Japanese actresses of the period typically retired young, when they got married, but Tanaka – who entered the film world in the 1920s in her teens – never married or had children. She often said that she chose instead to marry cinema. In 1953, the year she made her debut as a director with Love Letter, Tanaka was 43 years old and facing the quandary of what to do in the face of competition from so many middle-aged Japanese actresses, with ever fewer opportunities to play interesting parts. Her move to the director’s chair should be seen in that context, but it was also inspired and made possible by the transformations that had occurred in Japanese society after World War II. Changes such as women being granted the right to vote, and the provision in the post-war constitution for legal equality of the sexes particularly affected the social position of women in Japan. ‘After the war, the advancement of women became evident in every aspect of [Japanese] society, including the entrance of women in parliament,’ Tanaka said in 1975. ‘I too felt like trying to do something new by working as a female director.’

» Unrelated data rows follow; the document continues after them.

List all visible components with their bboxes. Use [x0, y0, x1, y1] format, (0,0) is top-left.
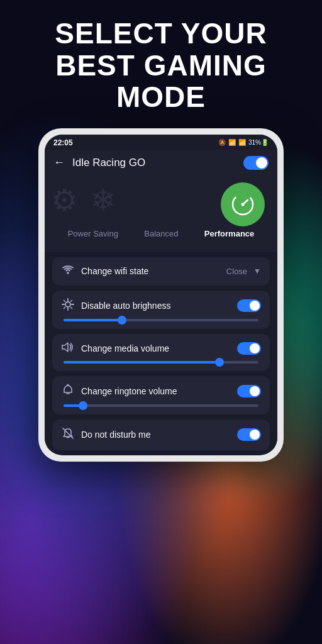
ringtone-toggle[interactable]	[237, 385, 261, 397]
volume-slider-fill	[64, 361, 219, 364]
status-icons: 🔕 📶 📶 31%🔋	[218, 139, 269, 146]
speedometer-icon	[221, 182, 265, 226]
wifi-signal-icon: 📶	[228, 139, 236, 146]
svg-point-15	[67, 384, 69, 386]
ringtone-slider-thumb	[79, 401, 87, 410]
wifi-icon	[61, 265, 75, 278]
headline-line2: BEST GAMING MODE	[13, 50, 309, 113]
wifi-label: Change wifi state	[81, 266, 220, 276]
headline-line1: SELECT YOUR	[13, 18, 309, 50]
svg-point-4	[65, 302, 70, 307]
items-list: Change wifi state Close ▼	[45, 257, 277, 450]
list-item: Do not disturb me	[52, 419, 270, 450]
svg-point-3	[67, 272, 69, 274]
ringtone-slider-track[interactable]	[64, 404, 258, 407]
brightness-slider-row	[61, 319, 261, 321]
tab-performance[interactable]: Performance	[199, 226, 259, 241]
brightness-label: Disable auto brighness	[81, 301, 231, 311]
svg-point-2	[242, 203, 245, 206]
list-item-row: Disable auto brighness	[61, 298, 261, 314]
ringtone-icon	[61, 384, 75, 399]
status-bar: 22:05 🔕 📶 📶 31%🔋	[45, 135, 277, 150]
svg-line-10	[71, 307, 72, 308]
brightness-icon	[61, 298, 75, 314]
ghost-icon-2: ❄	[91, 182, 116, 218]
tab-balanced[interactable]: Balanced	[139, 226, 183, 241]
phone-frame: 22:05 🔕 📶 📶 31%🔋 ← Idle Racing GO ⚙ ❄	[38, 128, 284, 462]
volume-icon	[61, 341, 75, 356]
svg-line-11	[71, 300, 72, 301]
tab-power-saving[interactable]: Power Saving	[63, 226, 123, 241]
list-item: Change media volume	[52, 334, 270, 371]
mute-icon: 🔕	[218, 139, 226, 146]
app-bar: ← Idle Racing GO	[45, 150, 277, 176]
brightness-toggle[interactable]	[237, 299, 261, 312]
headline: SELECT YOUR BEST GAMING MODE	[0, 18, 322, 113]
brightness-slider-track[interactable]	[64, 319, 258, 321]
ringtone-label: Change ringtone volume	[81, 386, 231, 396]
wifi-action[interactable]: Close	[226, 267, 247, 276]
svg-line-9	[64, 300, 65, 301]
dnd-icon	[61, 427, 75, 443]
list-item-row: Change media volume	[61, 341, 261, 356]
dnd-label: Do not disturb me	[81, 430, 231, 440]
battery-icon: 31%🔋	[248, 139, 269, 146]
svg-line-12	[64, 307, 65, 308]
ghost-icons: ⚙ ❄	[51, 182, 116, 218]
volume-slider-thumb	[215, 358, 224, 367]
status-time: 22:05	[53, 138, 73, 147]
dropdown-arrow-icon: ▼	[253, 267, 261, 275]
dnd-toggle[interactable]	[237, 428, 261, 441]
volume-slider-track[interactable]	[64, 361, 258, 364]
phone-screen: 22:05 🔕 📶 📶 31%🔋 ← Idle Racing GO ⚙ ❄	[45, 135, 277, 455]
app-title: Idle Racing GO	[72, 157, 236, 169]
list-item: Change ringtone volume	[52, 376, 270, 414]
ringtone-slider-fill	[64, 404, 83, 407]
list-item-row: Change ringtone volume	[61, 384, 261, 399]
list-item-row: Change wifi state Close ▼	[61, 265, 261, 278]
list-item: Disable auto brighness	[52, 291, 270, 329]
ghost-icon-1: ⚙	[51, 182, 78, 218]
volume-slider-row	[61, 361, 261, 364]
volume-label: Change media volume	[81, 343, 231, 353]
brightness-slider-fill	[64, 319, 122, 321]
svg-marker-13	[62, 343, 68, 352]
mode-section: ⚙ ❄ Power Saving Balanced Perf	[45, 176, 277, 252]
cell-signal-icon: 📶	[238, 139, 246, 146]
brightness-slider-thumb	[118, 316, 126, 325]
list-item: Change wifi state Close ▼	[52, 257, 270, 286]
back-button[interactable]: ←	[53, 156, 65, 169]
volume-toggle[interactable]	[237, 342, 261, 355]
ringtone-slider-row	[61, 404, 261, 407]
page-content: SELECT YOUR BEST GAMING MODE 22:05 🔕 📶 📶…	[0, 0, 322, 644]
list-item-row: Do not disturb me	[61, 427, 261, 443]
app-toggle[interactable]	[243, 156, 269, 170]
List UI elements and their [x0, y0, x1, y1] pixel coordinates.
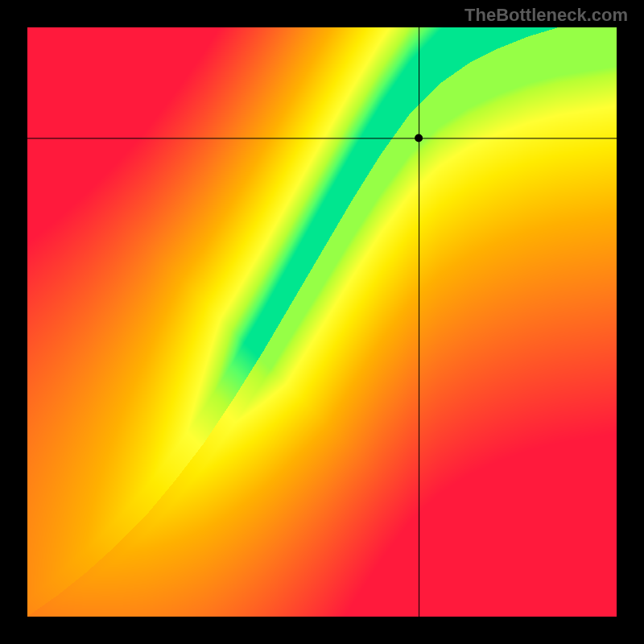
heatmap-canvas — [27, 27, 617, 617]
heatmap-plot — [27, 27, 617, 617]
watermark-text: TheBottleneck.com — [464, 5, 628, 26]
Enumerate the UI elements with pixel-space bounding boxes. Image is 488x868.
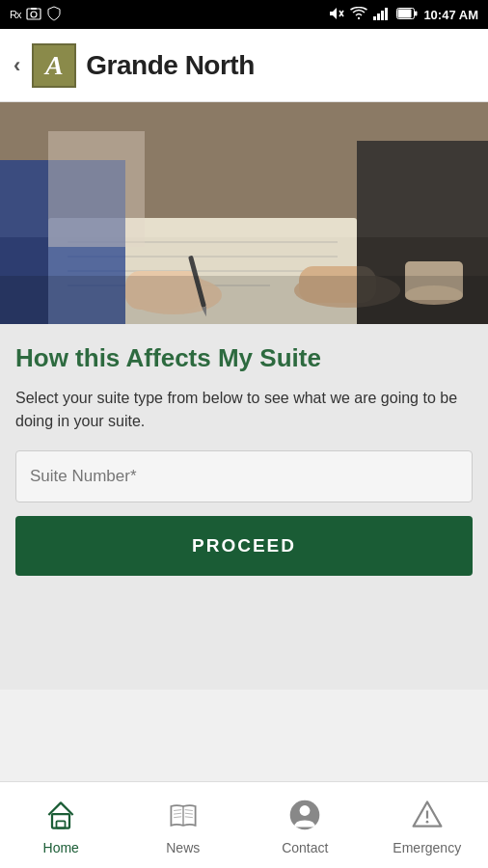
svg-rect-27: [48, 131, 145, 247]
section-title: How this Affects My Suite: [15, 343, 473, 373]
app-header: ‹ A Grande North: [0, 29, 488, 102]
nav-item-news[interactable]: News: [122, 782, 245, 868]
section-description: Select your suite type from below to see…: [15, 387, 473, 433]
svg-line-34: [174, 809, 181, 810]
home-label: Home: [43, 840, 79, 855]
news-label: News: [166, 840, 200, 855]
app-logo: A: [32, 43, 76, 88]
battery-icon: [396, 8, 418, 22]
svg-rect-10: [398, 9, 412, 17]
nav-item-contact[interactable]: Contact: [244, 782, 366, 868]
svg-line-38: [185, 813, 193, 814]
svg-rect-2: [31, 8, 37, 10]
svg-rect-7: [381, 11, 384, 20]
svg-line-36: [174, 816, 181, 817]
suite-number-input[interactable]: [16, 451, 472, 502]
svg-point-41: [300, 805, 311, 816]
proceed-button[interactable]: PROCEED: [15, 516, 473, 576]
logo-letter: A: [45, 50, 64, 81]
status-bar-right: 10:47 AM: [329, 6, 478, 24]
emergency-label: Emergency: [393, 840, 461, 855]
content-area: How this Affects My Suite Select your su…: [0, 324, 488, 591]
back-button[interactable]: ‹: [14, 53, 20, 78]
rx-icon: Rx: [10, 9, 20, 20]
svg-rect-5: [373, 16, 376, 20]
suite-input-container[interactable]: [15, 450, 473, 502]
content-spacer: [0, 591, 488, 690]
svg-point-43: [425, 820, 428, 823]
svg-line-37: [185, 809, 193, 810]
svg-point-1: [31, 12, 37, 17]
nav-item-home[interactable]: Home: [0, 782, 122, 868]
wifi-icon: [350, 7, 367, 23]
nav-item-emergency[interactable]: Emergency: [366, 782, 489, 868]
time-display: 10:47 AM: [423, 8, 478, 22]
news-icon: [164, 796, 203, 834]
app-title: Grande North: [86, 50, 254, 81]
signal-icon: [373, 7, 391, 23]
contact-label: Contact: [282, 840, 328, 855]
status-bar-left: Rx: [10, 6, 61, 24]
svg-rect-6: [377, 14, 380, 20]
svg-rect-30: [0, 276, 488, 324]
svg-rect-8: [385, 8, 388, 20]
shield-icon: [47, 6, 61, 24]
hero-svg: [0, 102, 488, 324]
svg-rect-11: [415, 11, 418, 15]
home-icon: [41, 796, 80, 834]
emergency-icon: [408, 796, 447, 834]
mute-icon: [329, 6, 344, 24]
svg-line-35: [174, 813, 181, 814]
hero-image: [0, 102, 488, 324]
status-bar: Rx 10:47 AM: [0, 0, 488, 29]
svg-line-39: [185, 816, 193, 817]
photo-icon: [26, 7, 41, 23]
proceed-label: PROCEED: [192, 535, 296, 556]
contact-icon: [285, 796, 324, 834]
bottom-nav: Home News: [0, 781, 488, 868]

Tanaka’s star status and her contacts in the industry played in her favour, allowing her to direct films with different studios and to collaborate with a wide range of stars, and technical and artistic staff. Her ties with the great directors of the period also proved important (even if her great collaborator Kenji Mizoguchi was vocally resistant to her move to directing): Mikio Naruse employed her as his assistant for two months during the shooting of his Older Brother, Younger Sister (1953), and Keisuke Kinoshita and Yasujiro Ozu, respectively, wrote the scripts of her first two films, Love Letter and The Moon Has Risen (1955).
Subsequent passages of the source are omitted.